• **REQUIREMENT**: Copy the first line of the entries below and every line after it through the line containing "Integrado por instituições". Do not include pictures.

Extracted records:

☆ ☆ ☆ ☆ ☆

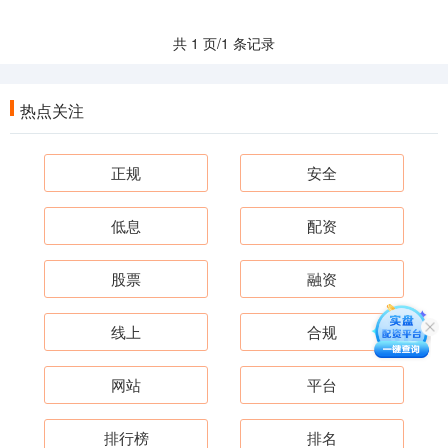
共 1 页/1 条记录
热点关注
正规
安全
低息
配资
股票
融资
线上
合规
网站
平台
排行榜
排名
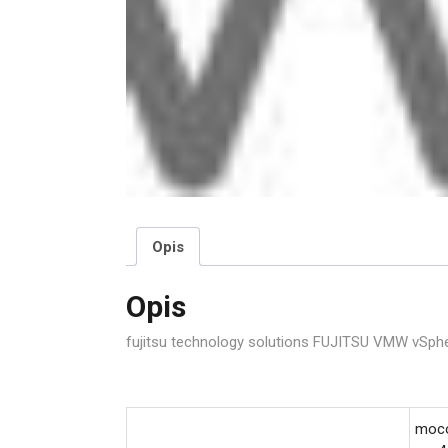
Opis
Opis
fujitsu technology solutions FUJITSU VMW vSph
moco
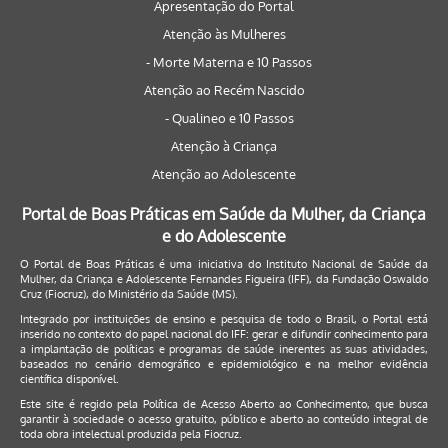
Apresentação do Portal
Atenção às Mulheres
- Morte Materna e 10 Passos
Atenção ao Recém Nascido
- Qualineo e 10 Passos
Atenção à Criança
Atenção ao Adolescente
Portal de Boas Práticas em Saúde da Mulher, da Criança
e do Adolescente
O Portal de Boas Práticas é uma iniciativa do Instituto Nacional de Saúde da
Mulher, da Criança e Adolescente Fernandes Figueira (IFF), da Fundação Oswaldo
Cruz (Fiocruz), do Ministério da Saúde (MS).
Integrado por instituições de ensino e pesquisa de todo o Brasil, o Portal está
inserido no contexto do papel nacional do IFF: gerar e difundir conhecimento para
a implantação de políticas e programas de saúde inerentes as suas atividades,
baseados no cenário demográfico e epidemiológico e na melhor evidência
científica disponível.
Este site é regido pela
Política de Acesso Aberto ao Conhecimento
, que busca
garantir à sociedade o acesso gratuito, público e aberto ao conteúdo integral de
toda obra intelectual produzida pela Fiocruz.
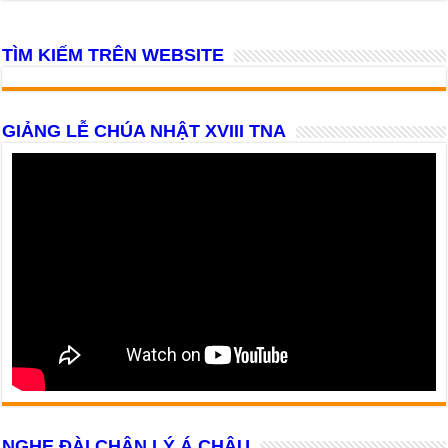
TÌM KIẾM TRÊN WEBSITE
GIẢNG LỄ CHÚA NHẬT XVIII TNA
NGHE ĐÀI CHÂN LÝ Á CHÂU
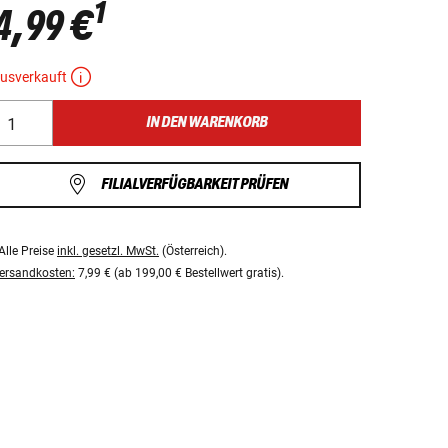
1
4,99 €
usverkauft
IN DEN WARENKORB
FILIALVERFÜGBARKEIT PRÜFEN
Alle Preise
inkl. gesetzl. MwSt.
(Österreich).
ersandkosten:
7,99 € (ab 199,00 € Bestellwert gratis).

☆ ☆ ☆ ☆ ☆

• **ANSWER SPACE**:
共 1 页/1 条记录
热点关注
正规
安全
低息
配资
股票
融资
线上
合规
网站
平台
排行榜
排名
Opis
Opis
fujitsu technology solutions FUJITSU VMW vSph
moco
Apresentação do Portal
Atenção às Mulheres
- Morte Materna e 10 Passos
Atenção ao Recém Nascido
- Qualineo e 10 Passos
Atenção à Criança
Atenção ao Adolescente
Portal de Boas Práticas em Saúde da Mulher, da Criança
e do Adolescente
O Portal de Boas Práticas é uma iniciativa do Instituto Nacional de Saúde da
Mulher, da Criança e Adolescente Fernandes Figueira (IFF), da Fundação Oswaldo
Cruz (Fiocruz), do Ministério da Saúde (MS).
Integrado por instituições de ensino e pesquisa de todo o Brasil, o Portal está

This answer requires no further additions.